平手晃平 選手 (リアライズコーポレーション ADVAN Z)

【今回の成績 : GT500クラス リタイア】

ウォームアップも早く、ロングでもたれることがない、とてもすごい武器を手にしたような感じでのレースで、表彰台争いができていたので、最後の接触は残念だし悔しいし、チームやヨコハマタイヤの皆さん、ファンの皆さんにとても申し訳なく感じています。ただクルマとタイヤのパフォーマンスはとても高かったですし、次戦に向けても進化できると思うので、自分自身の気持ちもしっかり切り替えて頑張っていきたいと思います。

Engineer’s Voice

白石貴之 [横浜ゴム タイヤ製品開発本部 MST開発部 技術開発1グループ・リーダー]

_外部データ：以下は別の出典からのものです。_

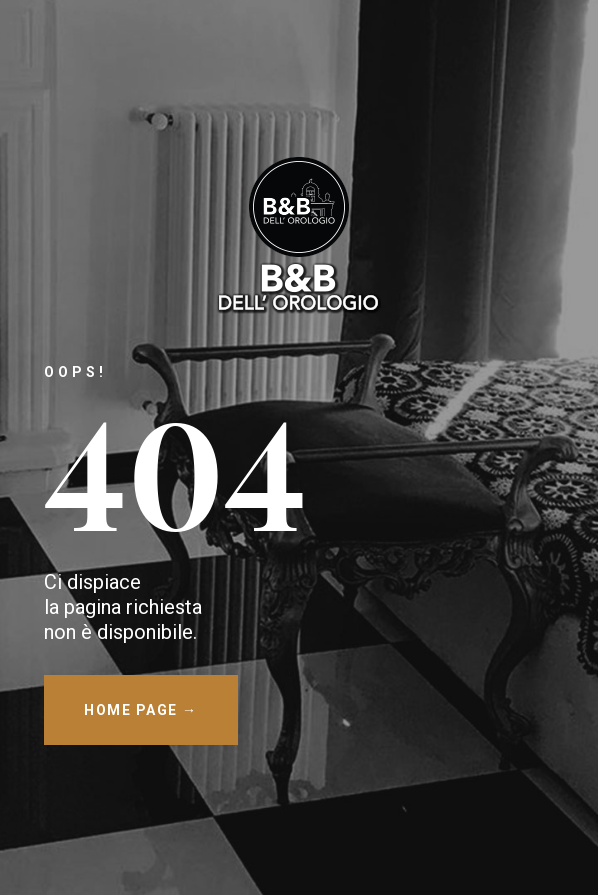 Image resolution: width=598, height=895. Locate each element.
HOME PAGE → (141, 710) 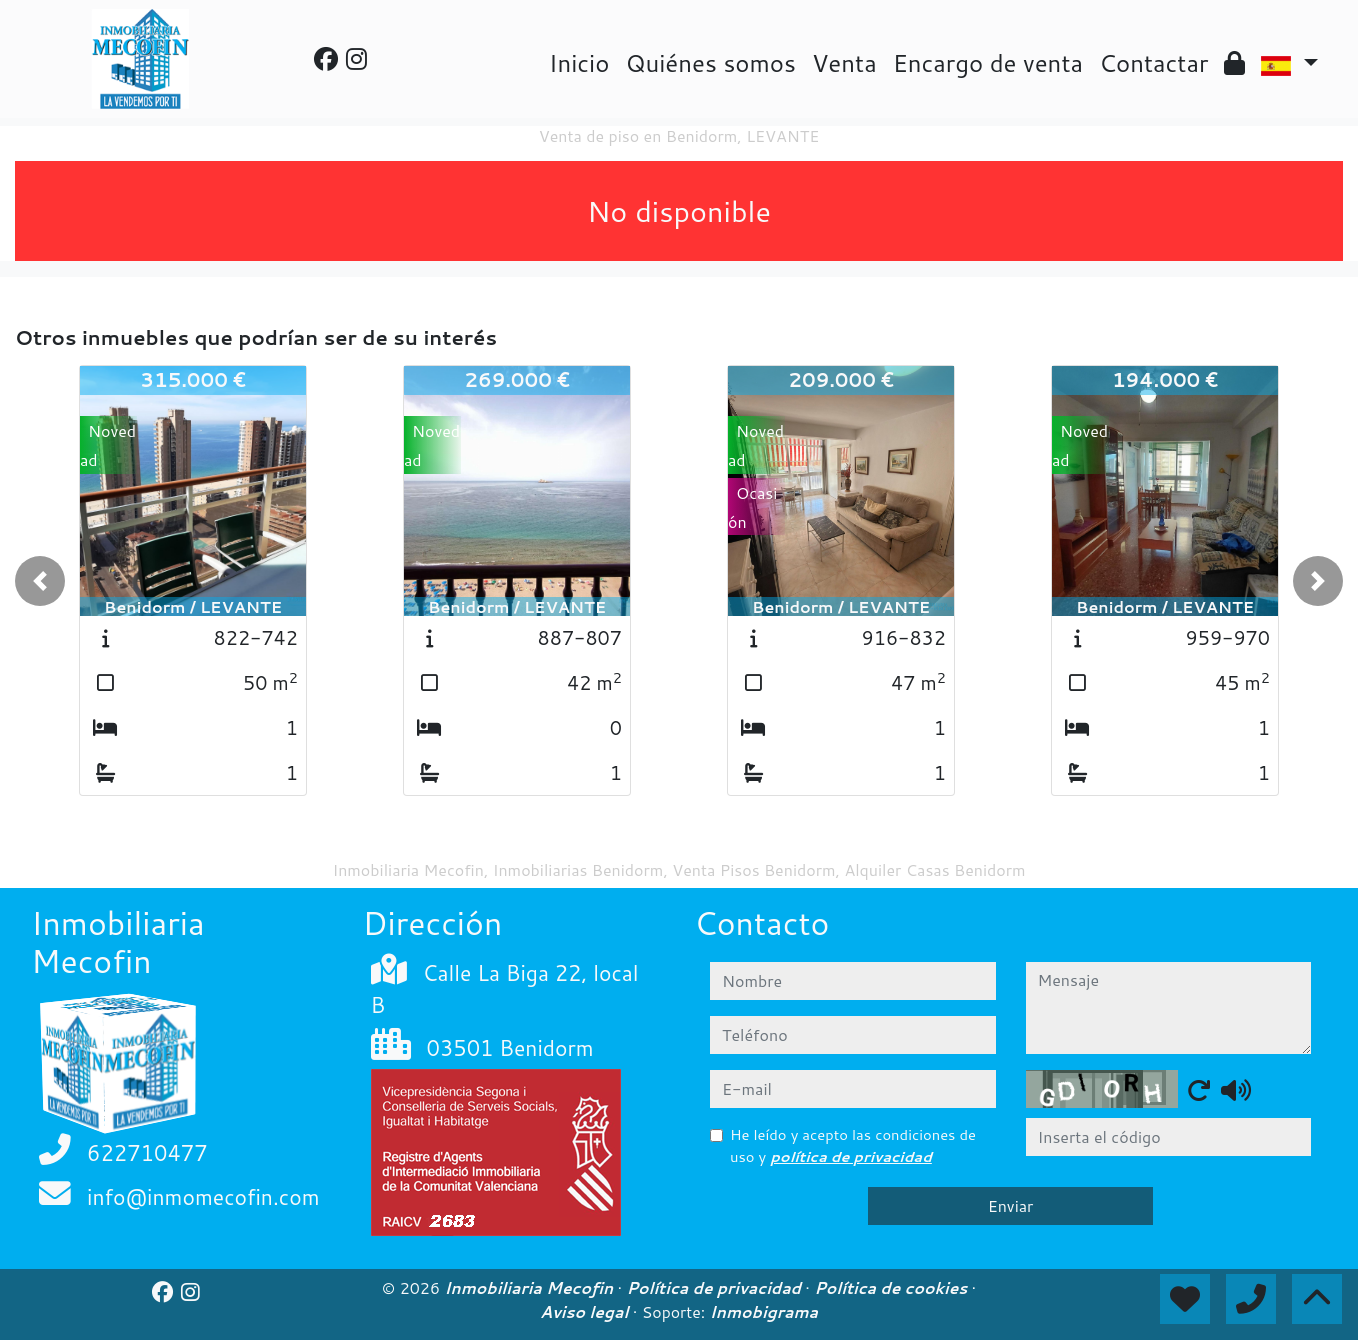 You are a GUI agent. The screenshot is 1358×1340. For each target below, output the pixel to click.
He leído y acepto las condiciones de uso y (853, 1145)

24号車は終盤まで非常に力強い戦いをしていただけに残念な結果ですが、これまで課題にしていたウォームアップ性能という部分についても良くなっていることを示せたと感じています。19号車はペースが苦しかったのですが、これはタイヤ選択が24号車と違っていたというのもありますが、タイヤをどのように使っていくかという部分で、24号車の方が現時点では合っているという状態だと考えています。

56号車は安定していい成績を出していただいています。またレース中のベストラップを記録した88号車には、構造やゴムを含め新しい取り組みをしているタイヤを試していただきました。本来は開幕前の公式テストで確認しようと考えていたのですが、終日雨というコンディションになってしまったので、実際のレースでいきなりのトライということになりました。フリー走行の時点でチームからのフィードバックとしてもかなり良いということだったので、レースもいい結果になれば…と思っていたのですが、実際にいいパフォーマンスを引き出していただきました。

450kmという長い距離のレースは今シーズン5戦が予定されており、この富士からは4戦続いて長距離レースとなります。今日は比較的気温も高く、夏のレースを予想させるようなコンディションでもあったので、今回の結果をこの先のレースで活かしていければと思っています。